Exercise requirements:
Set down each line from the line holding "Segment regions of" to the last line of the entries below, exactly, with both ends included and without pictures.
==========
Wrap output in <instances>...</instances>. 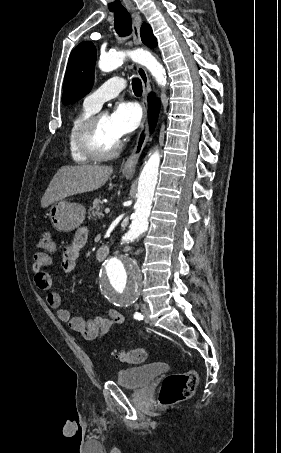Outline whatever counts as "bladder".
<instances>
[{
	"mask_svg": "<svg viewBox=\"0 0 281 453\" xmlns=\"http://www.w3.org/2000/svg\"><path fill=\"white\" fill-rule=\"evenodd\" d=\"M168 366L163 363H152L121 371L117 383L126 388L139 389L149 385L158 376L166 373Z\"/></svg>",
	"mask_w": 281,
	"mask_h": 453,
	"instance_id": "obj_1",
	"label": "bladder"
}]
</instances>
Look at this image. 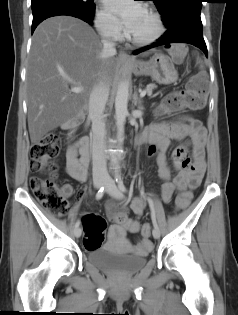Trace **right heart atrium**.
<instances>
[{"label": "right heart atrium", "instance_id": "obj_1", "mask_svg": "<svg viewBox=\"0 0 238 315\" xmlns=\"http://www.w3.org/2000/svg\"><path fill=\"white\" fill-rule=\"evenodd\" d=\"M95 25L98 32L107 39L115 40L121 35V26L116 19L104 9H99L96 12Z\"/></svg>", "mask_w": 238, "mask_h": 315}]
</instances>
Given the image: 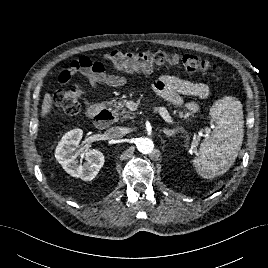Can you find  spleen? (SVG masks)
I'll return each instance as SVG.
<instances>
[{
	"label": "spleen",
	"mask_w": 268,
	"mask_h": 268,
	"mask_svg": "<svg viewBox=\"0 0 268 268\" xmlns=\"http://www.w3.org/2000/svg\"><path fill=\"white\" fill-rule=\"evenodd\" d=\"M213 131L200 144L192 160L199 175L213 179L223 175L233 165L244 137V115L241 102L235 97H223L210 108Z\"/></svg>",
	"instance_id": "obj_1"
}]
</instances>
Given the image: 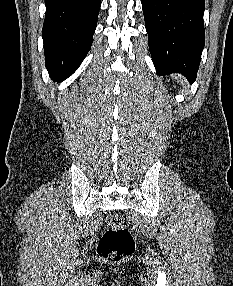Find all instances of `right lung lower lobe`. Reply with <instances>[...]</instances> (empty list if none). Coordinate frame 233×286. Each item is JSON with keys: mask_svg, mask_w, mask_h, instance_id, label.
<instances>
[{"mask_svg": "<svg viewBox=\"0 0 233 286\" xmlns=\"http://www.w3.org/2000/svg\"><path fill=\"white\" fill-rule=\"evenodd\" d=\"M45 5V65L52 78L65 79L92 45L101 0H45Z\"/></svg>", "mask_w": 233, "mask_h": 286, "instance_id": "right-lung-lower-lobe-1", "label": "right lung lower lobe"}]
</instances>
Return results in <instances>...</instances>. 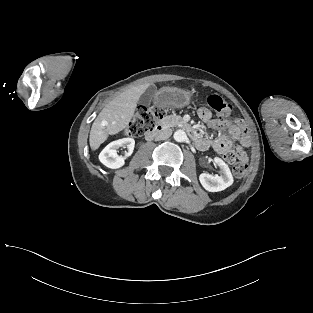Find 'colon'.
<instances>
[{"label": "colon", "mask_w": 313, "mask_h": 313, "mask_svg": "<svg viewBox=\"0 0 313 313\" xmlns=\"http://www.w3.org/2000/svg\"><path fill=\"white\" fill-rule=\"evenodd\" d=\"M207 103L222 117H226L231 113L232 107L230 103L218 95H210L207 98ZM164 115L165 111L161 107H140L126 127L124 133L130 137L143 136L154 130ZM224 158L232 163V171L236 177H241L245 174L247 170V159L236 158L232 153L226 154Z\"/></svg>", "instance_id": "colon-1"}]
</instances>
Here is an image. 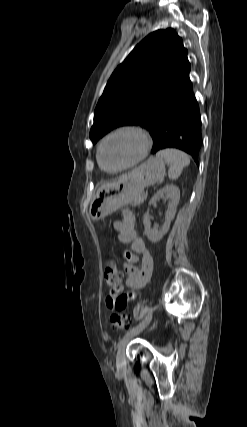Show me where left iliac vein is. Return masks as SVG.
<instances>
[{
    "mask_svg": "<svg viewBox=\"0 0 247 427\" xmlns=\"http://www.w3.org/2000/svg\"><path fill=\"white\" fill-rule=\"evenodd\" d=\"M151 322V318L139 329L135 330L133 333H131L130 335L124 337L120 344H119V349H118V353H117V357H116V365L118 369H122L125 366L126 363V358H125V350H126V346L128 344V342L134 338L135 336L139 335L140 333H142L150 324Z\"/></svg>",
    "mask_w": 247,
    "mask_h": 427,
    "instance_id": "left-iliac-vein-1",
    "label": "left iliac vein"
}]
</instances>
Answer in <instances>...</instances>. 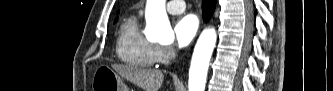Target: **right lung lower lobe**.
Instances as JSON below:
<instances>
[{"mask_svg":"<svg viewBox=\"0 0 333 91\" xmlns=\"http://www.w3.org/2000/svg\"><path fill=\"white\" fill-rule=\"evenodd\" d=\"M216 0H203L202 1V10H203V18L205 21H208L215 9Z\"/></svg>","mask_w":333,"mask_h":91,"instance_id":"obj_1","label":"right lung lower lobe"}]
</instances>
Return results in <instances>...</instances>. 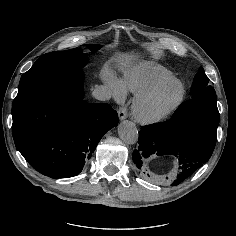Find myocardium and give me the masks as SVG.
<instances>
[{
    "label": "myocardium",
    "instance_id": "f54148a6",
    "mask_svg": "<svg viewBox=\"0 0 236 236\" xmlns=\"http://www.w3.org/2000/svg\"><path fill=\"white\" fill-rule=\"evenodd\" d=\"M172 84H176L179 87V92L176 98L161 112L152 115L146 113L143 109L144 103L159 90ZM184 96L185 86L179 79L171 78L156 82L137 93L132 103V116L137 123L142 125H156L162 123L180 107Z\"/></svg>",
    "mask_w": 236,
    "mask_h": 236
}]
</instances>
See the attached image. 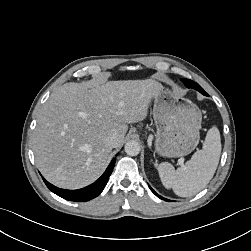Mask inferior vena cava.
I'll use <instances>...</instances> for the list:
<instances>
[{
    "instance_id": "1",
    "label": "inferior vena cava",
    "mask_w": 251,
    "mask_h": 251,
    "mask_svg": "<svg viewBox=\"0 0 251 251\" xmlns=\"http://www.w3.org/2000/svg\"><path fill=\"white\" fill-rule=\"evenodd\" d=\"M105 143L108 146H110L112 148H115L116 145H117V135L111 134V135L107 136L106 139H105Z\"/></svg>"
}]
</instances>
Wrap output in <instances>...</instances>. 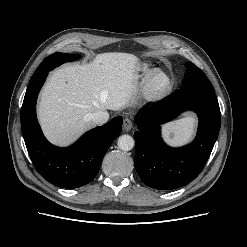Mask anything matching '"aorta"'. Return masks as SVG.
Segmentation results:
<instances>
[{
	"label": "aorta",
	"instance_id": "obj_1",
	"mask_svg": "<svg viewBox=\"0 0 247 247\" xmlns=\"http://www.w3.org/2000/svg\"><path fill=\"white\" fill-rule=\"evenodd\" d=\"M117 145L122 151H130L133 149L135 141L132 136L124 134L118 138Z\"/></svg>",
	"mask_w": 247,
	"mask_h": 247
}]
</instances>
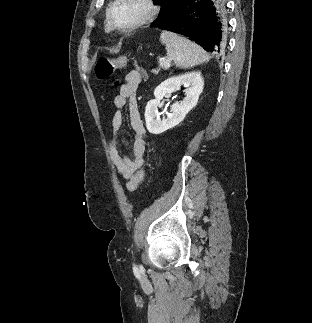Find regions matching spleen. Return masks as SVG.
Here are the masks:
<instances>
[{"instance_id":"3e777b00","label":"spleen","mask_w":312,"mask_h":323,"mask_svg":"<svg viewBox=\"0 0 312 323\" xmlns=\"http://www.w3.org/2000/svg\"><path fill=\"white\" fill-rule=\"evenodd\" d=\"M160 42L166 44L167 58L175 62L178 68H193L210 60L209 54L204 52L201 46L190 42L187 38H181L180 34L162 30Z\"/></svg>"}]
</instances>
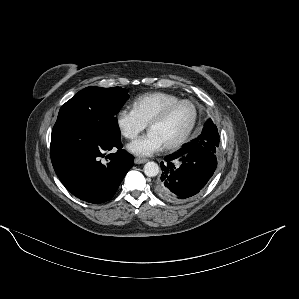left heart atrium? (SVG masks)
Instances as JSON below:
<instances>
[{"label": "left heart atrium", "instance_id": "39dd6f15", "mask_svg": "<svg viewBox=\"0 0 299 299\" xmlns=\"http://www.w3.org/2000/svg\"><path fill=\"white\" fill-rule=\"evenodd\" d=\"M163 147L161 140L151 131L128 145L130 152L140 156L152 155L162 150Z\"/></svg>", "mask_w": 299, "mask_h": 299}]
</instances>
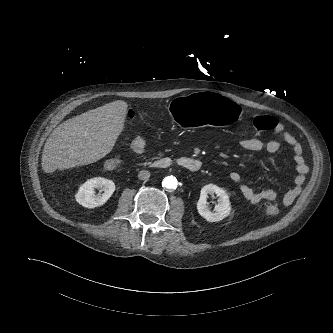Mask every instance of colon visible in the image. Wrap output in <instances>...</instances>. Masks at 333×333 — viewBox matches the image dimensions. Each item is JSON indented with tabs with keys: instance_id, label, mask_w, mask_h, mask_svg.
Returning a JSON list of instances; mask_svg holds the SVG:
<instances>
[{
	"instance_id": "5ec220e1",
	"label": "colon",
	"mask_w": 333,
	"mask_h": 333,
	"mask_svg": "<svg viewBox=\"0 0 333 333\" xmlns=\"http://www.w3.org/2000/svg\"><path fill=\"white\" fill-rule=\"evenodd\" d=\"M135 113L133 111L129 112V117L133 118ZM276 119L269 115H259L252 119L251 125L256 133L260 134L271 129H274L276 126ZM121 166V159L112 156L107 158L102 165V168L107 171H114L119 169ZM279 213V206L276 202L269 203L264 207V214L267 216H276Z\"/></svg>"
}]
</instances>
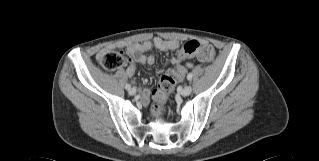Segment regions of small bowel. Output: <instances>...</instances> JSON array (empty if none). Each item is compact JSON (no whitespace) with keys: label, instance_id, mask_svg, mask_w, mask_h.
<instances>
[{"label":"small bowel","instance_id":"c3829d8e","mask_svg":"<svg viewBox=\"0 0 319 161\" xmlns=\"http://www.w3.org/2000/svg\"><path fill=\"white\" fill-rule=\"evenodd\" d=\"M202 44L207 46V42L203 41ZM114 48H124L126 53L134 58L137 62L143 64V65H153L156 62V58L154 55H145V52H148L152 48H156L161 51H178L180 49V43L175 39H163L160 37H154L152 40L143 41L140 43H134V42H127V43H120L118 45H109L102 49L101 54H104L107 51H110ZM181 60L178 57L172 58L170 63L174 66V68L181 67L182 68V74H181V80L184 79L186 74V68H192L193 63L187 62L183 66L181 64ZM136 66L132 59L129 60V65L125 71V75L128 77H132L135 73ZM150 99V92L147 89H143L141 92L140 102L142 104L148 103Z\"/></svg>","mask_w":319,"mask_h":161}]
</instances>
==========
Solution:
Segment regions of small bowel. Output: <instances>...</instances> JSON array (empty if none). Each item is compact JSON (no whitespace) with keys: label, instance_id, mask_svg, mask_w, mask_h.
<instances>
[{"label":"small bowel","instance_id":"c3829d8e","mask_svg":"<svg viewBox=\"0 0 319 161\" xmlns=\"http://www.w3.org/2000/svg\"><path fill=\"white\" fill-rule=\"evenodd\" d=\"M202 44L207 46V42L203 41ZM114 48H124L126 53L134 58L137 62L143 64V65H153L156 62V58L154 55H145V52H148L152 48H156L161 51H178L180 49V43L175 39H163L160 37H154L152 40L143 41L140 43H134V42H127V43H120L118 45H109L102 49L101 54H104L107 51H110ZM181 60L178 57L172 58L170 63L174 66V68L181 67L182 68V74H181V80L184 79L186 74V68H192L193 63L187 62L183 66L181 64ZM136 66L132 59L129 60V65L125 71V75L128 77H132L135 73ZM150 99V92L147 89H143L141 92L140 102L142 104L148 103Z\"/></svg>","mask_w":319,"mask_h":161}]
</instances>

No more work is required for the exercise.